▸ Available data:

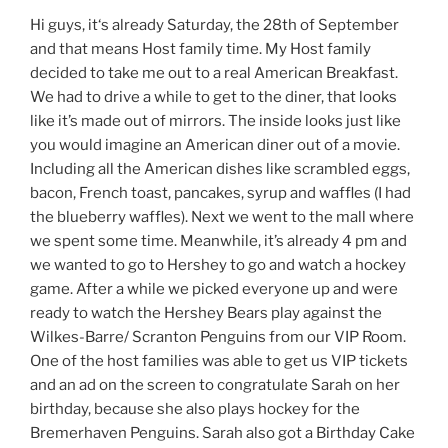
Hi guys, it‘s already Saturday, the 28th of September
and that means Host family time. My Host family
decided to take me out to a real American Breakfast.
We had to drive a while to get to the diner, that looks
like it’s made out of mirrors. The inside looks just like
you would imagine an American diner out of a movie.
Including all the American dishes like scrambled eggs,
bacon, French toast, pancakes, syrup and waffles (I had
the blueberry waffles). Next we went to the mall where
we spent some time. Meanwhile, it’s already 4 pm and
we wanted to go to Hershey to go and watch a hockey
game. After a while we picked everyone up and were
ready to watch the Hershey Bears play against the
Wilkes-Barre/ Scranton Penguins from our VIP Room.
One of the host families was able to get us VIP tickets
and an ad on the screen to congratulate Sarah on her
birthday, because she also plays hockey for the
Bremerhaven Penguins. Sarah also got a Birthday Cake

---

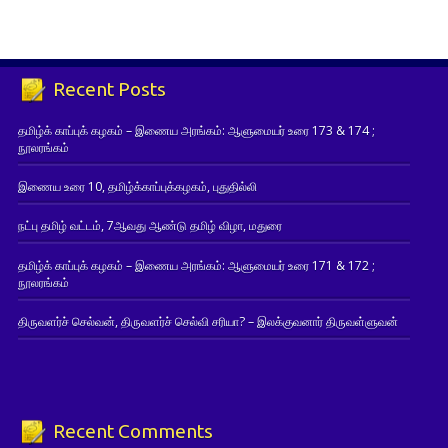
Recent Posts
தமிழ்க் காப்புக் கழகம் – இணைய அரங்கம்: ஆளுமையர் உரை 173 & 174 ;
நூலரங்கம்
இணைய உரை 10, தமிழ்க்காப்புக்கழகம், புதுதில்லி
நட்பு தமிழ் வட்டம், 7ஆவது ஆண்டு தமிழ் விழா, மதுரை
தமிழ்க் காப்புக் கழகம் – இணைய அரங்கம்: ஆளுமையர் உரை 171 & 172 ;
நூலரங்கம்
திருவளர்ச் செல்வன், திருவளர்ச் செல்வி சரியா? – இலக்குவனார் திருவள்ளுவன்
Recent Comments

* * *

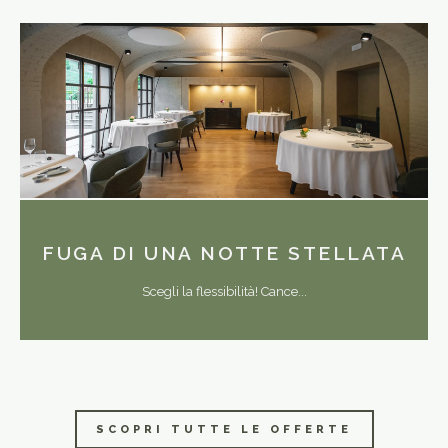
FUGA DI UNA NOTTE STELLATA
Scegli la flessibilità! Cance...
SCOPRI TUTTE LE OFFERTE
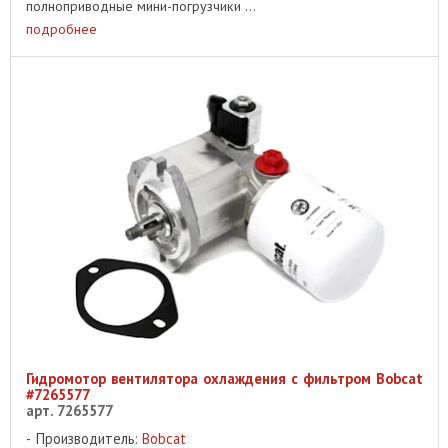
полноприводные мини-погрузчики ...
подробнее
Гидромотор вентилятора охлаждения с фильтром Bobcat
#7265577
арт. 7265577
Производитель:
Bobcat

▸ What is being asked: The reply should hold only the lines of the listing above starting at the line containing "நட்பு தமிழ் வட்டம், 7ஆவது" and ending at the line containing "Recent Comments", exactly as written.

▸ Solution to the exercise:
நட்பு தமிழ் வட்டம், 7ஆவது ஆண்டு தமிழ் விழா, மதுரை
தமிழ்க் காப்புக் கழகம் – இணைய அரங்கம்: ஆளுமையர் உரை 171 & 172 ;
நூலரங்கம்
திருவளர்ச் செல்வன், திருவளர்ச் செல்வி சரியா? – இலக்குவனார் திருவள்ளுவன்
Recent Comments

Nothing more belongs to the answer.